Yesterday's Pacific Business News editorial entitled "Ditch the interns and just hire a lobbyist" is unusual because the editors have not allowed the issues raised in this past legislative session to evaporate into the usual post-session journalistic amnesia. It's June already, well past the time when the dailies have printed their "report cards" and closed the book on the 2006 session. PBN is supporting the fine work of its reporter Kristen Consillo as she continues coverage of the behind the scenes shenanigans that have marred this past session.

In addition to the controversy over "embedded interns," this session saw a marked escalation in the number of measures and amendments pushed forward by legislators without public access.

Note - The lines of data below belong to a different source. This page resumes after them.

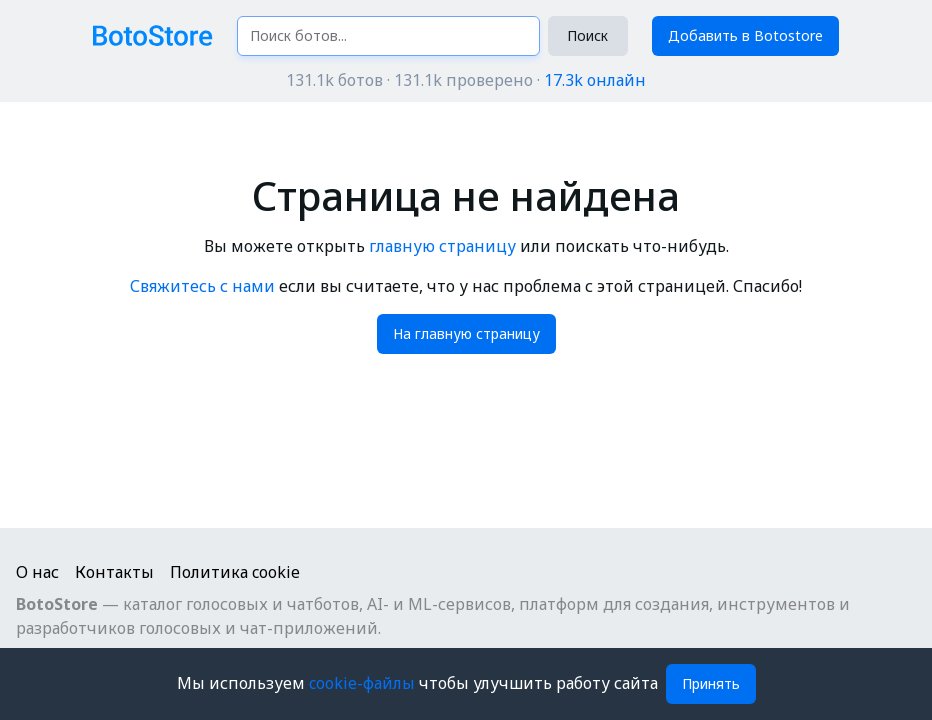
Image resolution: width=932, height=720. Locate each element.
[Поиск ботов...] (388, 36)
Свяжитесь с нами (202, 286)
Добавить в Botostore (745, 35)
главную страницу (442, 246)
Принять (711, 683)
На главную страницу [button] (466, 333)
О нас (37, 572)
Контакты (114, 572)
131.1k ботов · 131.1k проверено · (466, 80)
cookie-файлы (364, 683)
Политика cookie (235, 572)
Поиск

The House's subtrefuge will be costly to small businesses and employees. Rep. Bob Herkes supported the insurance industry in removing the shackles of regulation. He was also nearly successful in short-circuiting the ability of public sector employees to get a hearing before the Insurance Commissioner on health insurance denials. This will cost us.

What was HMSA intern Mark Forman's advice on health insurance legislation that came to Herkes' committee? Is it possible to believe that he never involved himself in his area of specialty? The House refused to hear its version of the bill removing the sunset clause on the regulation bill. Did anyone ask Forman what he said about that? After all, he was the ranking expert in the House on health insurance matters. It would be odd, wouldn't it, if people only asked him about construction issues or his views on the gas cap. So what exactly did he say and to whom, this session?

Although the Ethics Commission has been asked to look into Forman's role as Herke's intern, unless the Commissioner has been lurking behind the curtains in his office it will be hard to learn what they might have whispered to each other every day. No doubt they shared many an intimate tete-a-tete (after all, the guy spent almost as much time in Herkes' office during the week as he spent awake at home), but alas, only the NSA might know what they talked about. This does not bode well for any of the ethics complains to succeed.

Herkes himself, according to PBN articles, holds that health-industry lobbyists essentially wrote the provisions in the controversial amendments themselves. Those amendments benefitted the industry hugely. To let industry officials help shape legislation behind the scenes is bad enough, but admitting it may get Herkes clear of ethics charges. In terms of the public interest, it's hard to say Herkes has done his job for the people, though HMSA and Kaiser must be absolutely thrilled with him.

PBN has taken the lead in keeping the public informed on the embedded lobbyist issue. More power (and subscribers) to them.